Bu ilahi yeteneğin kullanıcısı sadece bir damla kandan canavarlar yaratabilir. Vücutlarında ne kadar çok kan depolarlarsa… o kadar çok kan canavarı yaratabilirler.] açıkladı.
[Lanet olsun! Haklısın. Bunu ben de gördüm. Ancak türlerinden dolayı kişinin taşıyabileceği kan miktarının bir sınırı vardı.
Ama insan olmayan ve başkalarının etini yiyen ve muhtemelen onların kanını da içen Axel için bu mükemmel bir seçim.
Ancak, hepsi bu değil. Bu yaşlı adamı tanımıyor olabilirsiniz; gizli etkilerden biri, eğer bir düşman kanlı canavarlar tarafından öldürülürse; aynı kalitede daha fazla canavar yaratmak için kanlarını kullanabilir.
Büyük ölçekli bir savaşta ona mutlak bir avantaj sağlar.

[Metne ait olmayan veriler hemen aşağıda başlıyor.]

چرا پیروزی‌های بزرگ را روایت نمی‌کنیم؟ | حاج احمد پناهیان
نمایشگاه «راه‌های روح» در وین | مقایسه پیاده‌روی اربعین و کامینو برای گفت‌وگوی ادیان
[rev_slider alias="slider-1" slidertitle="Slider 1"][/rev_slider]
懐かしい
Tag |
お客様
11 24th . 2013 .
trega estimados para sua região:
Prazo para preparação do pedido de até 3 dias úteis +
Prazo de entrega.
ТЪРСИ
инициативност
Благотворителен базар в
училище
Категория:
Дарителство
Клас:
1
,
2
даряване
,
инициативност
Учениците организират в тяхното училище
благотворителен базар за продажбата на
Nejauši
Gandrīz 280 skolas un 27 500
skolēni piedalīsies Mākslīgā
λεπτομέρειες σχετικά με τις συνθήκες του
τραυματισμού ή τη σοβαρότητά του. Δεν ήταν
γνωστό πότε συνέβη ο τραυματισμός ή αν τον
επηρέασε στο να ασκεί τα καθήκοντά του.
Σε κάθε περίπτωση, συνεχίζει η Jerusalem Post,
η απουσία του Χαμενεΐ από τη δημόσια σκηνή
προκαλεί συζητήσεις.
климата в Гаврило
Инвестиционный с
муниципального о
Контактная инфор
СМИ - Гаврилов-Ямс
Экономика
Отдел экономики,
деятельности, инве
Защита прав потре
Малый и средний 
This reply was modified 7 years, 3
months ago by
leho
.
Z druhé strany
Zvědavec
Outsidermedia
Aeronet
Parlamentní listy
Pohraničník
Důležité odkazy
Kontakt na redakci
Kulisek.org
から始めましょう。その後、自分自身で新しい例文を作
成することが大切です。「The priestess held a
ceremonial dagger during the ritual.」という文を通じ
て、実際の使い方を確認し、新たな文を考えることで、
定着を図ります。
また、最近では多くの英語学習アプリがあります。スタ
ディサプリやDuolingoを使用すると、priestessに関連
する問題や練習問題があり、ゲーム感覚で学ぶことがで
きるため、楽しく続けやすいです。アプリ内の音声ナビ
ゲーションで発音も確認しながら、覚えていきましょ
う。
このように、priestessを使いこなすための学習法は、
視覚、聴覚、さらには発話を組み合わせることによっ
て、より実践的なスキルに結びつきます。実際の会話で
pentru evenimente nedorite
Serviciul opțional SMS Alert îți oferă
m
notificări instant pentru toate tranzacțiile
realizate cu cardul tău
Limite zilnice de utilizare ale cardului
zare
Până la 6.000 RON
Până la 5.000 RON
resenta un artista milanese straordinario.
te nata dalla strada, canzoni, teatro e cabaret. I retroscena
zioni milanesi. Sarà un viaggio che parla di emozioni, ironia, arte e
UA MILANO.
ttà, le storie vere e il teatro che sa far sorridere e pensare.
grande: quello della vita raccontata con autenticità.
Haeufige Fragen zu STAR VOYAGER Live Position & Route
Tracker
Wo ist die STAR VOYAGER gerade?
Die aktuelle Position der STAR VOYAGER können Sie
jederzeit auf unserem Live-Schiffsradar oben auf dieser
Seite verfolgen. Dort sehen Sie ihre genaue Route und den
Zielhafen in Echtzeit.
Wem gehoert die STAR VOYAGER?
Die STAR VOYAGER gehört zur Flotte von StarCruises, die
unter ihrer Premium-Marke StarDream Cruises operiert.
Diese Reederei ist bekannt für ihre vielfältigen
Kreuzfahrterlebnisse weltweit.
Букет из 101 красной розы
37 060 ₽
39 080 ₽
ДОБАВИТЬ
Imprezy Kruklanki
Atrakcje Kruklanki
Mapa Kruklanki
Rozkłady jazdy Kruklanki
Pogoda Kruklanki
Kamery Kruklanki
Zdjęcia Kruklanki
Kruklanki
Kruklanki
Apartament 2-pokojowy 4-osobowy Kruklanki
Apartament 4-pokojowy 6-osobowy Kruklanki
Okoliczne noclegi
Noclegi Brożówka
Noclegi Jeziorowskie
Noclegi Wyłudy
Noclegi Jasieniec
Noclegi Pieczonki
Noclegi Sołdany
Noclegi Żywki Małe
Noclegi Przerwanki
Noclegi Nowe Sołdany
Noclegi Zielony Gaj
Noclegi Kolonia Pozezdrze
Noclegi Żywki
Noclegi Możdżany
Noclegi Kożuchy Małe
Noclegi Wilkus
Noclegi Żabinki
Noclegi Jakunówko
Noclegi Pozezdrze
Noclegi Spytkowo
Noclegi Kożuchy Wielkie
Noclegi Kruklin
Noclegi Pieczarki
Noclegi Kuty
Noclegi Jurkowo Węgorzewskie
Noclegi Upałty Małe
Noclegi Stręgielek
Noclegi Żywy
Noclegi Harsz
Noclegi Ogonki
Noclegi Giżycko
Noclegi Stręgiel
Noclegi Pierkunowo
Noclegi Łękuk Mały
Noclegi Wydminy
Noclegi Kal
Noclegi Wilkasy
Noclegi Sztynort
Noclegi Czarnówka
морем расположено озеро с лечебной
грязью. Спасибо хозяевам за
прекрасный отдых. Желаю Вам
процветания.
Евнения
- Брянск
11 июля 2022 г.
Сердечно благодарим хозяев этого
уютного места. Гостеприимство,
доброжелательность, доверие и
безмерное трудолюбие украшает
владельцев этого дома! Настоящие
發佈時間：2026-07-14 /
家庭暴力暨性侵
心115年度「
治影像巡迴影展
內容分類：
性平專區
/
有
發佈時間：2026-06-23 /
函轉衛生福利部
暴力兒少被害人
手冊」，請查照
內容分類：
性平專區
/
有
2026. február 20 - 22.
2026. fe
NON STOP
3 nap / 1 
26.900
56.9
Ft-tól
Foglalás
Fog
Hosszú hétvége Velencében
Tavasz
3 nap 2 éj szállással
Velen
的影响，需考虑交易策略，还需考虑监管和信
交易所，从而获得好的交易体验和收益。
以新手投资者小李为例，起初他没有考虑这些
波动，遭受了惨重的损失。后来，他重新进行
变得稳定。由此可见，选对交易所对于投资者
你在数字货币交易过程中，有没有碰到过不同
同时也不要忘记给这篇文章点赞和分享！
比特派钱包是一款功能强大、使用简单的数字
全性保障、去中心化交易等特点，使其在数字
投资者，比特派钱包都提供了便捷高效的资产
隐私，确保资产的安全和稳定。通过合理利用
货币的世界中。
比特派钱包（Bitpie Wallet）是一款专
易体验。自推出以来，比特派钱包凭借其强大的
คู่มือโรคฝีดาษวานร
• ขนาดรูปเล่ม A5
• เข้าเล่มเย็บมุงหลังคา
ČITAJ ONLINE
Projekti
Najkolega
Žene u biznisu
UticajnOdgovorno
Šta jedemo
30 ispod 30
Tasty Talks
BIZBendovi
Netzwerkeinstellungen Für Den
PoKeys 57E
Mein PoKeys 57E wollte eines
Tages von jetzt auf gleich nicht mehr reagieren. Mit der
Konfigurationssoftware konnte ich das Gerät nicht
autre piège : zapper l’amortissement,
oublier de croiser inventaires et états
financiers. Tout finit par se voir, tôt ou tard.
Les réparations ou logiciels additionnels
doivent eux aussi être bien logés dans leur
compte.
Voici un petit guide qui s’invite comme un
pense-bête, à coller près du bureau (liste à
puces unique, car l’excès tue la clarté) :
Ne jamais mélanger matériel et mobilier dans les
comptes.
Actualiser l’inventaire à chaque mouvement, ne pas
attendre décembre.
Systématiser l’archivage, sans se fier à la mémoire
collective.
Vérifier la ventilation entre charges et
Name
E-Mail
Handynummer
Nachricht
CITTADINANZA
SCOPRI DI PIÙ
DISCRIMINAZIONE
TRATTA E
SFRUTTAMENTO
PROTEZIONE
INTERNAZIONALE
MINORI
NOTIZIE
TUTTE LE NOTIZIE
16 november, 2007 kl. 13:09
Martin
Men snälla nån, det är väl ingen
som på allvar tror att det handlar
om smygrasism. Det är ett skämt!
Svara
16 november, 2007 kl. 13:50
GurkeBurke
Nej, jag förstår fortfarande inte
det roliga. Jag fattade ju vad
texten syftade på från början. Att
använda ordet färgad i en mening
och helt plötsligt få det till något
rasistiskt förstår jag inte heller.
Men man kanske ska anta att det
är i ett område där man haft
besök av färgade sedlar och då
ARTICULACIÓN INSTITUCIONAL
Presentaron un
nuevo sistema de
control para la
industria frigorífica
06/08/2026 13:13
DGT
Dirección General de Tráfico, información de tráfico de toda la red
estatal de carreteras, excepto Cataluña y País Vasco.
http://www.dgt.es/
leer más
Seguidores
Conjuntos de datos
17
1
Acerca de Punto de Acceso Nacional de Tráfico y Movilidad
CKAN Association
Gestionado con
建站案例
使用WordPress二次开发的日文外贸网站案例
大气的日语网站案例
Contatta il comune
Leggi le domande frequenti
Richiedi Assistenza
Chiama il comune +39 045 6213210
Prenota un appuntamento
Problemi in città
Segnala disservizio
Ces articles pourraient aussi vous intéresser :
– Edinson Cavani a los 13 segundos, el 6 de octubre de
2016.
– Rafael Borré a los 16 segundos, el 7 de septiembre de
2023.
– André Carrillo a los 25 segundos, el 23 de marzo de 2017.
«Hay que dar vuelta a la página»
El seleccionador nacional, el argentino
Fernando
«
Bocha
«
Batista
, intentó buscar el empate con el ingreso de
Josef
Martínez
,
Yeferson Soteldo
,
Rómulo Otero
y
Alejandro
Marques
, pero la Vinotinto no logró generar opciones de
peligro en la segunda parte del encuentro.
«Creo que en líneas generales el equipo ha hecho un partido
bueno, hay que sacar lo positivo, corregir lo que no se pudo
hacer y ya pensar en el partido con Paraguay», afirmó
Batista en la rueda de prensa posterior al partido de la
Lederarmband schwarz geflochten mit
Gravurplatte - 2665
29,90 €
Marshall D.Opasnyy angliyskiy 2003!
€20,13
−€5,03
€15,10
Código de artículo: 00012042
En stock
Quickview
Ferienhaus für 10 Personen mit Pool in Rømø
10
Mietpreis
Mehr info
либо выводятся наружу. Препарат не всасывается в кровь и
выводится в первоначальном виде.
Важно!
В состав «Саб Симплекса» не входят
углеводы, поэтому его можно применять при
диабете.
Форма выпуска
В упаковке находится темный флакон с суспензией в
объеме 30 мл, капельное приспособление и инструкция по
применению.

Aziz rütbesi, muazzam kan temini ve yenilenme yetenekleri eklendi… Bu adamın sonsuz bir canavar ordusu kaynağı var.] dedi Kahn ve yüzünde sert bir ifade belirdi.
O zamanlar Kahn bunu seçmedi çünkü kişinin kendi kanı olması gerekiyordu ve o ne kadar güçlüyse, her askerin sahip olacağı ortak güç.
Bu ilahi yetenek, büyük ölçüde kullanıcının kendi kan miktarına dayanıyordu. Bu birçokları için elverişsizdi ama Axel’in türü, adı ne olursa olsun… onun için özel olarak yapılmıştı.
“Bu yeteneği daha önce insan görünümünde kullanmamasına şaşmamalı. Bu sonsuz orduyu yaratmak için sadece orijinal formunda bu kadar kan var.”
Bu vahiy ile Kahn ve grup, Axel’in ilahi yeteneklerinin 3’ünü keşfetti.
Ancak, grupları düşmandan korkmuyordu.
“Peki ya sonsuz bir ordusu varsa? Biz de kendi başımıza eksik değiliz.”
Kahn’ın kafasında şüpheli bir plan oluştu ve yüksek sesle konuştu, iki sert vurucusunu davet etti.
“Ceril ve Armin! Sahneye çıkma vaktin geldi.”